I want the output to contain only those elements which have a repeating name-displayName combination, if there are any - 

<Root>
      <Fields>
        <Field name="abc" displayName="aaa" />
        <Field name="abc" displayName="aaa" />
      </Fields>
</Root>

How can I do this using XSLT?

Unmesh Kondolikar
  • 9,256
  • 4
  • 38
  • 51

2 Answers2

9

This transformation:

<xsl:stylesheet version="1.0"
 xmlns:xsl="http://www.w3.org/1999/XSL/Transform">
 <xsl:output omit-xml-declaration="yes" indent="yes"/>
 <xsl:strip-space elements="*"/>

 <xsl:key name="kFieldByName" match="Field"
  use="concat(@name, '+', @displayName)"/>

 <xsl:template match=
  "Field[generate-id()
        =
         generate-id(key('kFieldByName',
                     concat(@name, '+', @displayName)
                     )[2])
        ]
  ">
     <xsl:copy-of select=
     "key('kFieldByName',concat(@name, '+', @displayName))"/>
 </xsl:template>
</xsl:stylesheet>

when applied on the provided XML document:

<Root>
    <Fields>
        <Field name="abc" displayName="aaa" />
        <Field name="pqr" displayName="ppp" />
        <Field name="abc" displayName="aaa" />
        <Field name="xyz" displayName="zzz" />
    </Fields>
</Root>

produces the wanted result:

<Field name="abc" displayName="aaa"/>
<Field name="abc" displayName="aaa"/>

Explanation:

  1. Muenchian grouping using composite key (on the name and displayName attributes).

  2. The only template in the code matches any Field element that is the second in its corresponding group.

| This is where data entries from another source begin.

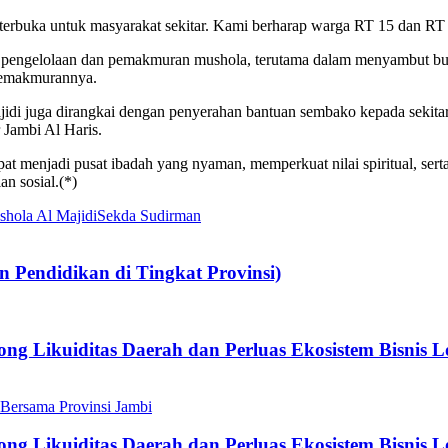
a terbuka untuk masyarakat sekitar. Kami berharap warga RT 15 dan 
m pengelolaan dan pemakmuran mushola, terutama dalam menyambut b
 kemakmurannya.
jidi juga dirangkai dengan penyerahan bantuan sembako kepada sekitar
 Jambi Al Haris.
apat menjadi pusat ibadah yang nyaman, memperkuat nilai spiritual, s
n sosial.(*)
hola Al Majidi
Sekda Sudirman
Pendidikan di Tingkat Provinsi)
g Likuiditas Daerah dan Perluas Ekosistem Bisnis L
g Likuiditas Daerah dan Perluas Ekosistem Bisnis L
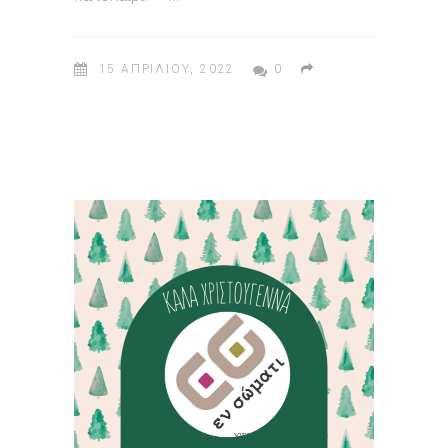
15 ΑΠΡΙΛΊΟΥ, 2022
0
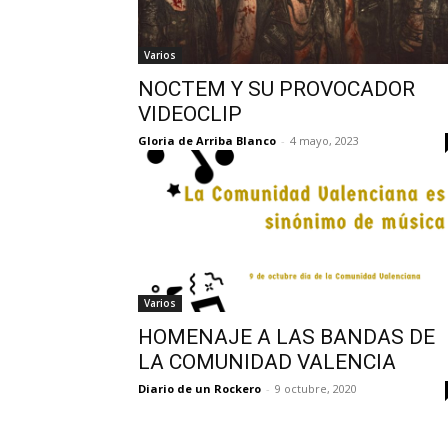
Varios
NOCTEM Y SU PROVOCADOR
VIDEOCLIP
Gloria de Arriba Blanco
-
4 mayo, 2023
Varios
HOMENAJE A LAS BANDAS DE
LA COMUNIDAD VALENCIA
Diario de un Rockero
-
9 octubre, 2020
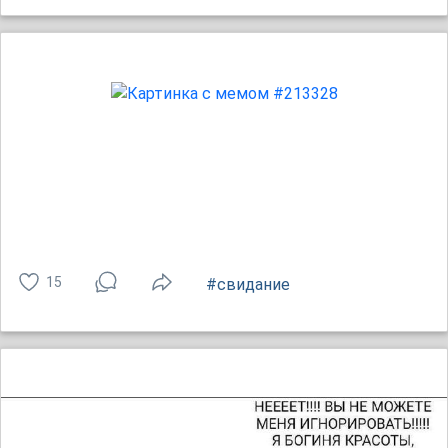
15
#свидание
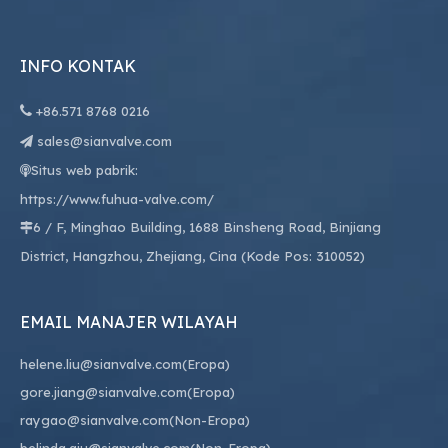
INFO KONTAK

+86.
571 8768 0216
sales@sianvalve.com

Situs web pabrik:

https://www.fuhua-valve.com/
6 / F, Minghao Building, 1688 Binsheng Road, Binjiang

District, Hangzhou, Zhejiang, Cina (Kode Pos: 310052)
EMAIL MANAJER WILAYAH
helene.liu@sianvalve.com
(Eropa)
gore.jiang@sianvalve.com
(Eropa)
raygao@sianvalve.com
(Non-Eropa)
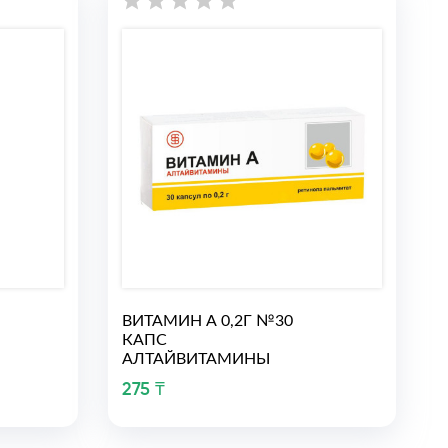
ВИТАМИН А 0,2Г №30
КАПС
АЛТАЙВИТАМИНЫ
275 ₸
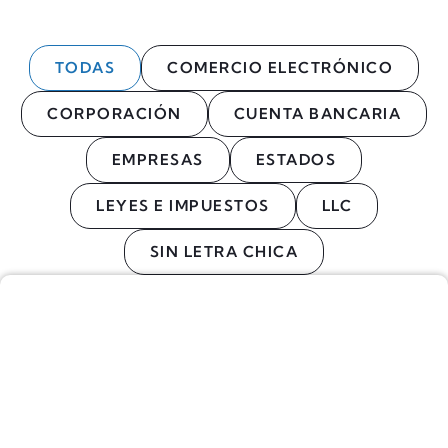
TODAS
COMERCIO ELECTRÓNICO
CORPORACIÓN
CUENTA BANCARIA
EMPRESAS
ESTADOS
LEYES E IMPUESTOS
LLC
SIN LETRA CHICA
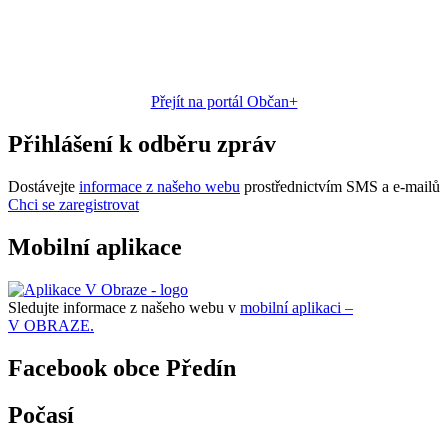
Přejít na portál Občan+
Přihlášení k odběru zpráv
Dostávejte
informace z našeho webu
prostřednictvím SMS a e-mailů
Chci se zaregistrovat
Mobilní aplikace
Sledujte informace z našeho webu v
mobilní aplikaci –
V OBRAZE.
Facebook obce Předín
Počasí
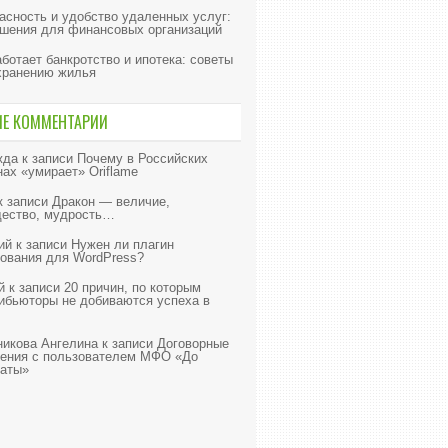
асность и удобство удаленных услуг:
шения для финансовых организаций
аботает банкротство и ипотека: советы
хранению жилья
ИЕ КОММЕНТАРИИ
жда
к записи
Почему в Российских
нах «умирает» Oriflame
к записи
Дракон — величие,
ество, мудрость…
ий
к записи
Нужен ли плагин
ования для WordPress?
й
к записи
20 причин, по которым
ибьюторы не добиваются успеха в
икова Ангелина
к записи
Договорные
ения с пользователем МФО «До
аты»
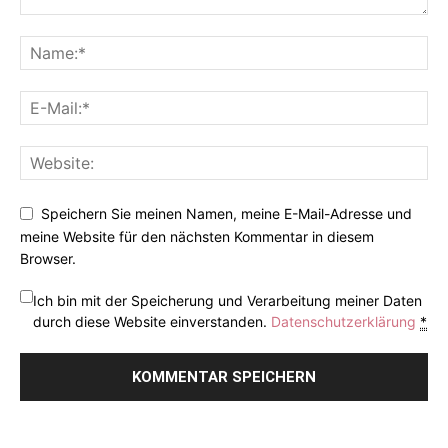
Speichern Sie meinen Namen, meine E-Mail-Adresse und
meine Website für den nächsten Kommentar in diesem
Browser.
Ich bin mit der Speicherung und Verarbeitung meiner Daten
durch diese Website einverstanden.
Datenschutzerklärung
*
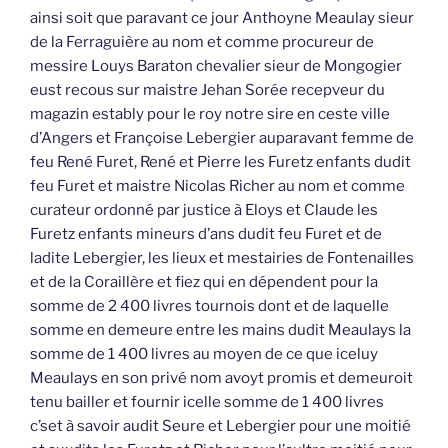
ainsi soit que paravant ce jour Anthoyne Meaulay sieur
de la Ferraguière au nom et comme procureur de
messire Louys Baraton chevalier sieur de Mongogier
eust recous sur maistre Jehan Sorée recepveur du
magazin estably pour le roy notre sire en ceste ville
d’Angers et Françoise Lebergier auparavant femme de
feu René Furet, René et Pierre les Furetz enfants dudit
feu Furet et maistre Nicolas Richer au nom et comme
curateur ordonné par justice à Eloys et Claude les
Furetz enfants mineurs d’ans dudit feu Furet et de
ladite Lebergier, les lieux et mestairies de Fontenailles
et de la Coraillère et fiez qui en dépendent pour la
somme de 2 400 livres tournois dont et de laquelle
somme en demeure entre les mains dudit Meaulays la
somme de 1 400 livres au moyen de ce que iceluy
Meaulays en son privé nom avoyt promis et demeuroit
tenu bailler et fournir icelle somme de 1 400 livres
c’set à savoir audit Seure et Lebergier pour une moitié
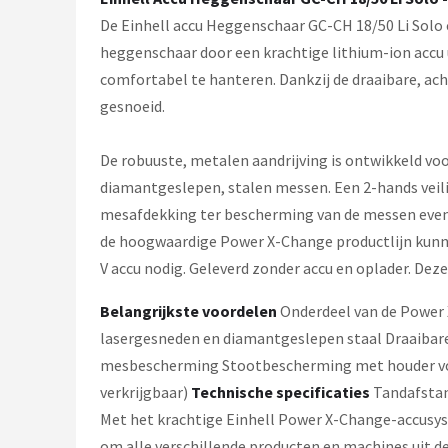
Einhell
De Einhell accu Heggenschaar GC-CH 18/50 Li Solo 
heggenschaar door een krachtige lithium-ion accu u
Makita
comfortabel te hanteren. Dankzij de draaibare, a
Synx Tools
gesnoeid.
Fiskars
De robuuste, metalen aandrijving is ontwikkeld vo
diamantgeslepen, stalen messen. Een 2-hands veil
Alle merken →
mesafdekking ter bescherming van de messen even
de hoogwaardige Power X-Change productlijn kunn
V accu nodig. Geleverd zonder accu en oplader. Deze
Belangrijkste voordelen
Onderdeel van de Power 
lasergesneden en diamantgeslepen staal Draaibare
mesbescherming Stootbescherming met houder voo
verkrijgbaar)
Technische specificaties
Tandafstan
Met het krachtige Einhell Power X-Change-accusyst
om alle verschillende producten en machines uit d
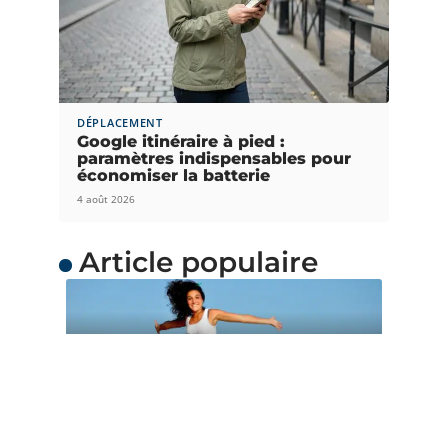
DÉPLACEMENT
Google itinéraire à pied :
paramètres indispensables pour
économiser la batterie
4 août 2026
Article populaire
ACTUS
Quand partir en
Océanie ?
L’Océanie est une merveilleuse destination de
voyage avec de grands charmes. Chacun
…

Then, inside the body of the template, the whole group is output.

  3. Muenchian grouping is the efficient way to do grouping in XSLT 1.0. Keys are used for efficiency.

  4. See also my answer to this question.

II. XSLT 2.0 solution:

<xsl:stylesheet version="2.0"
    xmlns:xsl="http://www.w3.org/1999/XSL/Transform">
    <xsl:output omit-xml-declaration="yes" indent="yes"/>

 <xsl:template match="/">
     <xsl:for-each-group select="/*/*/Field"
          group-by="concat(@name, '+', @displayName)">
       <xsl:sequence select="current-group()[current-group()[2]]"/>
   </xsl:for-each-group>
 </xsl:template>
</xsl:stylesheet>

When this transformation is applied on the provided XML document (shown above), again the wanted, correct result is produced:

<Field name="abc" displayName="aaa"/>
<Field name="abc" displayName="aaa"/>

Explanation:

  1. Use of <xsl:for-each-group>

  2. Use of the current-group() function.

Community
  • 1
  • 1
Dimitre Novatchev
  • 240,661
  • 26
  • 293
  • 431
1

To find duplicates, you need to iterate the Field elements and for each one, look for the set of Field elements in the whole document that have matching name and displayName attribute values. If the set has more than 1 element, you add that element into the output.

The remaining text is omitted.